This final section centers on the primary focus of the investigation: the characteristics of AI-based systems themselves, aiming to evaluate which technical and design elements may facilitate acceptance within organizational contexts.
Studies by Jan and colleagues [38], Leyer and Schneider [44], Mahmud and colleagues [46], and Misra and colleagues [48] have examined various algorithmic attributes, including transparency, explainability, approaches to AI integration, and design methodologies. The following discussion will explore each of these characteristics in detail.

3.7.1. Transparency and Explainability

The findings of Mahmud and colleagues [46] revealed a range of factors that contribute to managers’ aversion to algorithms, shedding light on how the design, decision, and delivery of algorithms significantly influence trust and acceptance. Notably, they confirm the extensive literature available on the topic of AI, indicating that the “black box” nature of algorithmic design—where transparency is lacking—plays a major role in fostering managers’ resistance. Managers tend to distrust algorithms when they cannot understand how decisions are made, craving explanations that are clear, accessible, and interactive. The study’s findings emphasize that increasing transparency, by making algorithms explainable and understandable, can enhance trust and reduce aversion.

3.7.2. Interaction and Control

Moreover, Mahmud and colleagues [46] identified that a system’s capacity for interaction and control is crucial for mitigating aversion among managers. Allowing users to engage with and modify input in response to algorithmic feedback satisfies their desire for control and strengthens their confidence in the system. This design aspect aligns with the findings of Haesevoets and colleagues [42], which emphasize the importance of managers’ need to retain control within a partnership where human primacy and oversight are paramount. By fostering this collaborative environment, organizations can effectively integrate AI into DM processes while addressing managers’ concerns about relinquishing control.

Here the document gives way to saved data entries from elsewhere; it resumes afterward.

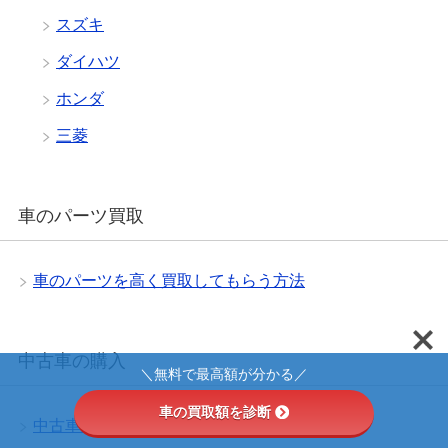
スズキ
ダイハツ
ホンダ
三菱
車のパーツ買取
車のパーツを高く買取してもらう方法
中古車の購入
＼無料で最高額が分かる／
車の買取額を診断
中古車購入の4つの流れ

3.7.3. Complexity and Speed of Algorithms

Interestingly, the complexity and speed of algorithms also emerged as crucial factors in the systematic review of Mahmud and colleagues [46]; while people expect algorithms to handle tasks quickly and efficiently, they tend to be wary of complex or slow DM processes, which feel unnatural and lead to decreased reliance.
Misra and colleagues [48] add another layer of complexity by highlighting public-sector managers’ concerns about AI. These managers, while not inherently distrustful of AI, express reservations about its implementation, particularly regarding the complexity of outcomes and the ethical implications of AI usage.
In summary, both the perceived complexity and speed of algorithms, along with ethical considerations, play significant roles in shaping attitudes toward AI adoption.

3.7.4. Decision Accuracy and Investment in DM

The study by Mahmud and colleagues [46] also found that decision accuracy plays a significant role. Indeed, when algorithms make errors, especially in simple tasks, trust diminishes rapidly. However, when people see algorithms learning from mistakes, their confidence is restored. Additionally, they highlighted that people are more likely to follow algorithms when they have invested in the process—whether financially or in terms of effort—and when the outlook of the decision points to positive outcomes. The authors also emphasize the importance of the timing of algorithmic errors: errors that occur in the early stages of DM tend to have a more detrimental impact, due to the primacy effect, than those that arise later, which are influenced by the recency effect.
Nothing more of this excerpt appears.